Island nations such as the Maldives - as well as low lying countries and regions like Bangladesh, the Netherlands, and the Nile delta - risk destruction. Melting glaciers in the Himalayas put the water supply for 40 percent of the world's population at risk. Australia, much of Africa, southern Europe, and the U.S southwest all face long-term drought and desertification. Oceans are turning acid, threatening food chains by killing coral reefs and dissolving the shells of arctic molluscs.
Sadly, world and, especially, U.S. leaders are failing to act. Expectations for December's U.N. climate talks in Copenhagen have been lowered, with only broad political statements anticipated, because of developed (read polluting) nations' unwillingness to bring meaningful proposals to the table. Specific agreements on emissions targets, financing and technology transfer will be delayed until 2010. Although disappointing and dangerous, this delay does provide time to demand that Congress finally pass significant climate change legislation.
What can we do? We need to act, both individually and collectively, to do what we can locally and regionally while demanding more effective action by our representatives at the state and national level.
Individual action alone is not enough, nor can it excuse us, as citizens, from responsibility for our government's inaction.

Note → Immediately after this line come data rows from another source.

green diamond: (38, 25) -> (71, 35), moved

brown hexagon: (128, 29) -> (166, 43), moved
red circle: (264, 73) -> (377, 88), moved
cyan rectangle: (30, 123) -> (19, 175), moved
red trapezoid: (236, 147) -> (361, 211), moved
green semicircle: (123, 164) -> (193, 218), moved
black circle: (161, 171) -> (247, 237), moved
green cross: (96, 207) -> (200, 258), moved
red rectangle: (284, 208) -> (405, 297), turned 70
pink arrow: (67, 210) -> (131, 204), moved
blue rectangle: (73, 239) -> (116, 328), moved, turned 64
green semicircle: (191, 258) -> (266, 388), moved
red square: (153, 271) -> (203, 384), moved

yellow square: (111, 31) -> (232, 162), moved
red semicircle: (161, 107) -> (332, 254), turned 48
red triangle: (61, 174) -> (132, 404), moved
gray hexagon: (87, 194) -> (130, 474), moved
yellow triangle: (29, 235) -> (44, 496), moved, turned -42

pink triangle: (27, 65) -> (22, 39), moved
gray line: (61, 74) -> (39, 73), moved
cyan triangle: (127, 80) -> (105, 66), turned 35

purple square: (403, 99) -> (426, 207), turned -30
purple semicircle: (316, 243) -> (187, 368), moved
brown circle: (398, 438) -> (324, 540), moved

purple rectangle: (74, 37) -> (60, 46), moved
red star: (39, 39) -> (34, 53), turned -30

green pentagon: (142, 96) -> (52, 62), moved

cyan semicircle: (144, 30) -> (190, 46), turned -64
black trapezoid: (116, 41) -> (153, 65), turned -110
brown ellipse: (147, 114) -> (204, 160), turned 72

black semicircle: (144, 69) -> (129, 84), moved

Nevertheless, grassroots efforts have value. In Britain, for example, a "10:10 campaign" is bringing together businesses, civic organizations, and individuals in a pledge to reduce carbon footprints by 10 percent in 2010. Such a campaign demonstrates popular will for action, takes a first step in carbon reduction, and builds understanding about the scope of change needed.
Local, regional and state governments provide other areas for action. Much can be done, through tax incentives, zoning and regulations, and coordinated planning, to reduce carbon emissions. Our Valley hosts the knowledge and skills necessary to improve regional transport, building practices, and municipal services in ways that could significantly reduce emissions. We lack, however, the shared public commitment necessary to implement change.
Some communities are addressing this is by becoming "transition towns" (see transitiontowns.org), to collectively determine, "for all those aspects of life that this community needs & to sustain itself and thrive, how do we significantly increase resilience (to mitigate the effects of peak oil) and drastically reduce carbon emissions?" Such a process builds the consensus needed to begin to impose on ourselves the lifestyle changes our world requires.
None of this is sufficient, however, without action at the federal level to cap (not trade, nor offset), tax and reduce carbon emissions nationally, and to join a binding international climate change treaty. Unfortunately, only a massive public demand, of the sort that brought civil rights legislation or the end of the Vietnam War, will make that happen. (See actforclimatejustice.org for ideas.) We have to decide: Do we have the will to save our planet?
Jim Oldham, Town Meeting member from Precinct 5, does environmental justice work in the U.S. and Latin America.